==== Exercise data
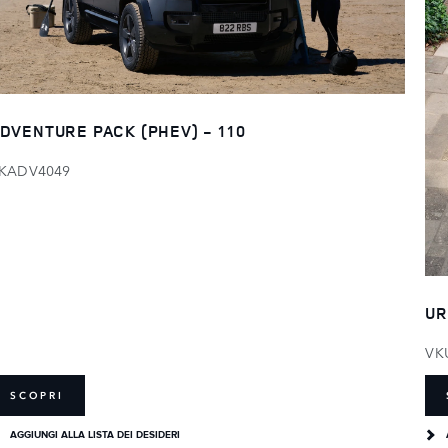
DVENTURE PACK (PHEV) - 110
KADV4049
UR
VK
SCOPRI
AGGIUNGI ALLA LISTA DEI DESIDERI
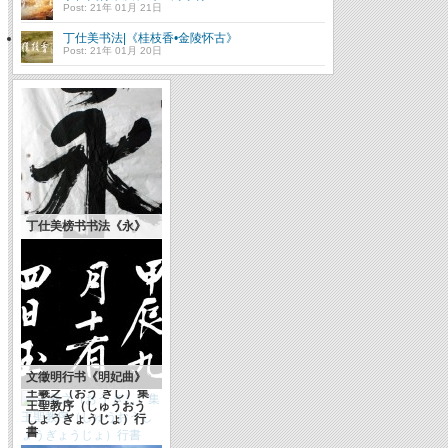
Post: 21年 01月 21日
丁仕美书法|《桂枝香•金陵怀古》
Post: 21年 01月 20日
丁仕美榜书书法《永》
文徵明行书《明妃曲》
王羲之（おう ぎし）集
王聖教序（しゅうおう
しょうぎょうじょ）行
書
========
▸ Task requirements
Write the entries above out in full, exactly, with no images.

▸ Exercise solution
DVENTURE PACK (PHEV) - 110
KADV4049
UR
VK
SCOPRI
AGGIUNGI ALLA LISTA DEI DESIDERI
Post: 21年 01月 21日
丁仕美书法|《桂枝香•金陵怀古》
Post: 21年 01月 20日
丁仕美榜书书法《永》
文徵明行书《明妃曲》
王羲之（おう ぎし）集
王聖教序（しゅうおう
しょうぎょうじょ）行
書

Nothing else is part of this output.